Кафизма была окаймлена красными и фиолетовыми, золотом шитыми занавесями; по бокам от нее располагались две трибуны пониже, но повместительней – для придворных. У подножья кафизмы стояла охрана, сдерживавшая толпу. Стражи – гвардейцы этерии – были неподвижны, лишь изредка едва заметно хмурили брови, когда, повинуясь порывам ветра, с резкими хлопками трепетали императорские знамена, которые держали их стоявшие рядом товарищи.
Василько в этот день был свободен от службы, поэтому пришел на Ипподром как зритель вместе со свои закадычным дружком, тоже гвардейцем этерии, которого звали Андрейко. Одетые в свои лучшие одежды, они практически не отличались от византийской знати, хотя и занимали места поплоше.
Но фалеры[15] и знаки своего воинского отличия Василько прицепил к широкому, богато украшенному поясу вместе с кинжалом в дорогих ножнах. Награды вызывали почтение и уважение у патрициев, и никто из них не мог позволить себе отнестись к заслуженному воину варанги, тем более кентарху, с пренебрежением.

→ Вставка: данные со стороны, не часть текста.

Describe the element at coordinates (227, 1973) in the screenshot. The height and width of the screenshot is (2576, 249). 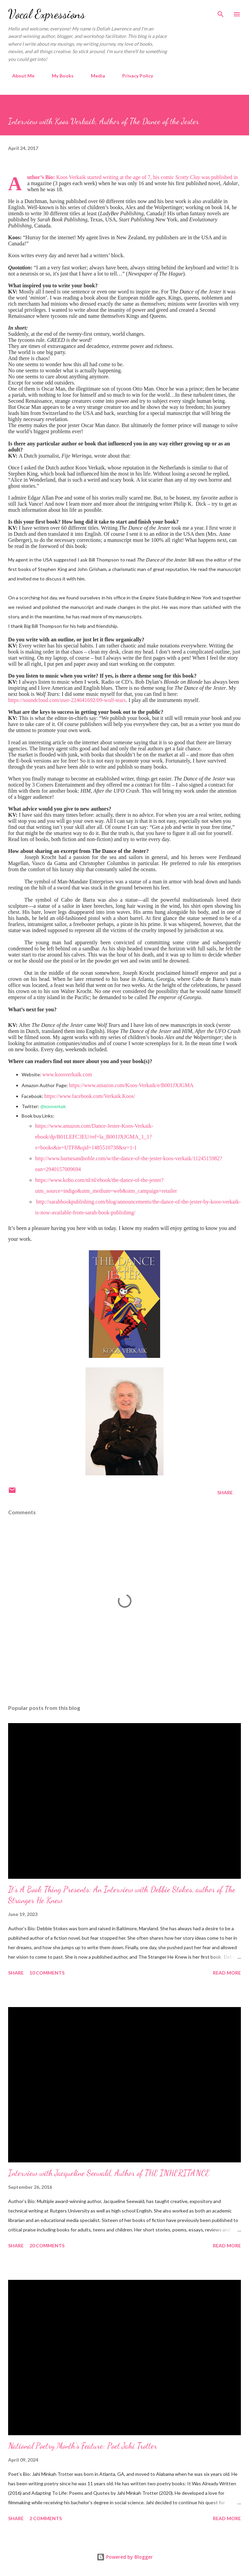
I see `Read more` at that location. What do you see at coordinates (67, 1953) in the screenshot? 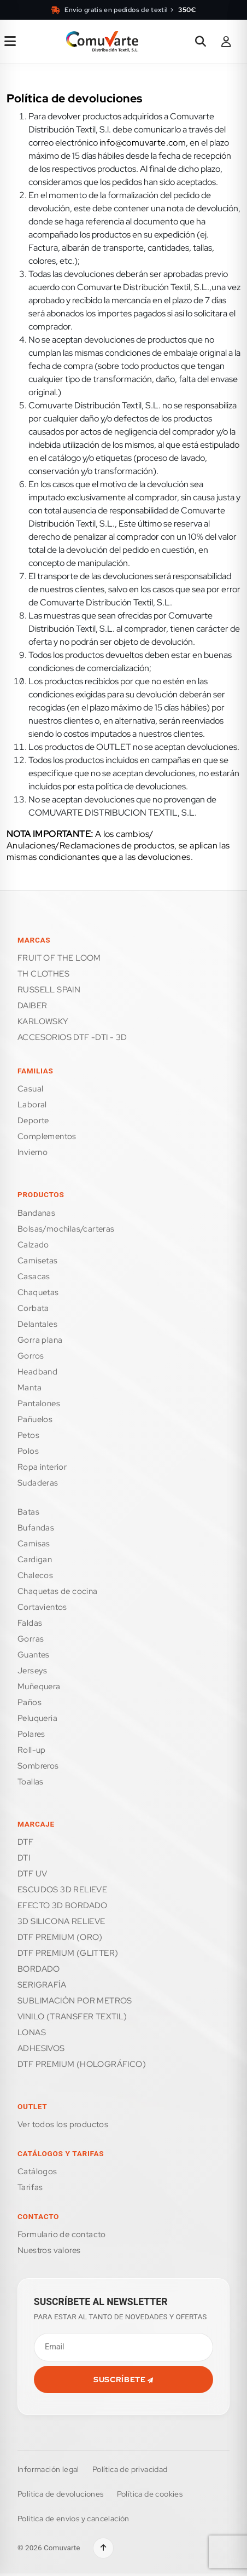
I see `DTF PREMIUM (GLITTER)` at bounding box center [67, 1953].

В какой-то момент Василько неожиданно ощутил на себе чей-то пристальный взгляд, повернул голову… и едва не обомлел от удивительного чувства, которое сразило его наповал. Неподалеку от гвардейцев сидела семья какого-то знатного патриция: отец семейства, лысоватый толстяк, пышная матрона, на которой было нацеплено целое состояние – ожерелья с драгоценными каменьями, золотые цепи, подвески, жемчужное монисто… – юнец в парчовых одеждах и две девицы. Одна из них, красоты неимоверной (по крайней мере, так показалось Василько), смотрела на него огромными черными глазищами испуганной лани. То, что он прочитал в них, заставило его сердце забиться с такой силой, что он даже не заметил, как начались бега.
Император поднялся со своего трона, окинул испытующим взором Ипподром и трижды благословил всех своих подданных золотой ветвью. Тут же раздались ритмичные удары в бубны, послышалось рыдание восточных зурн, щелканье тимпанов, и грянула яростная музыкальная буря струнных и духовых инструментов к неописуемому ужасу стражей, которые бросились к музыкантам, чтобы заставить их умолкнуть. Чересчур громкая музыка могла испугать лошадей.

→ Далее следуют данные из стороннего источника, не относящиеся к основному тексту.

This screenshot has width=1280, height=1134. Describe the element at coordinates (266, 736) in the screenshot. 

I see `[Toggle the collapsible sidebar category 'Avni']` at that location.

Но вот раздвинулись железные решетки конюшен, стража расступилась, и колесницы, блистающие золотом и резной слоновой костью, вылетели на арену как ураган. Народ вскочил на ноги и дружно взревел, приветствуя возниц. Четыре колесницы стремглав помчались вперед.
У каждого возницы на голове сверкала высокая шапка, шитая серебром, все четверо были одеты в цвета своих партий, одной рукой каждый из них держал златотканые шелковые вожжи, а другая рука орудовала бичом. За колесницами поднималось густое облако пыли, скрывая крупы лошадей, колеса, упряжь, и вскоре возницы едва виднелись сквозь желтоватую пыльную пелену.
Зрители неистовствовали; казалась, что от их воплей рухнут крепкие стены Иппподрома, но Василько ничего не слышал и не видел – только лицо красавицы и ее глаза…
Они встретились через неделю. Но самое интересное – не он нашел ее, а она его. Конечно, Василько пытался разыскать девушку, поразившую его своим огненным взглядом в самое сердце. Однако служба не предоставляла ему слишком много свободного времени, и потом, легче было найти иголку в стоге сена, нежели человека в огромном Константинополе, в котором насчитывался миллион жителей, не считая приезжих. Тем более, девушка принадлежала к знатному роду. Ведь при всех своих званиях и заслугах «варвар» Василько не был вхож в дома патрициев.